[EXERCISE INSTRUCTIONS] Could you write out, word for word, each line from the one containing "Управление Федеральной службы войск" to the last line of the data below, both included and nothing more?

[RECORDS FOR THE EXERCISE]

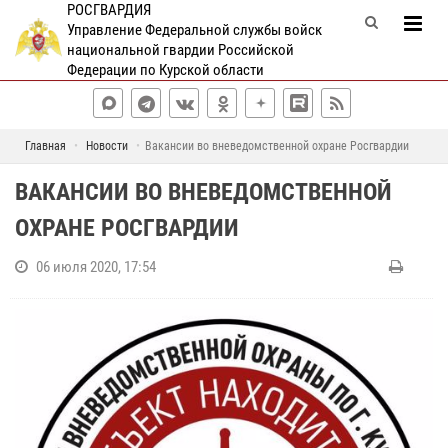
РОСГВАРДИЯ
Управление Федеральной службы войск
национальной гвардии Российской
Федерации по Курской области
Главная
Новости
Вакансии во вневедомственной охране Росгвардии
ВАКАНСИИ ВО ВНЕВЕДОМСТВЕННОЙ
ОХРАНЕ РОСГВАРДИИ
06 июля 2020, 17:54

[OUTPUT]
Управление Федеральной службы войск
национальной гвардии Российской
Федерации по Курской области
Главная
Новости
Вакансии во вневедомственной охране Росгвардии
ВАКАНСИИ ВО ВНЕВЕДОМСТВЕННОЙ
ОХРАНЕ РОСГВАРДИИ
06 июля 2020, 17:54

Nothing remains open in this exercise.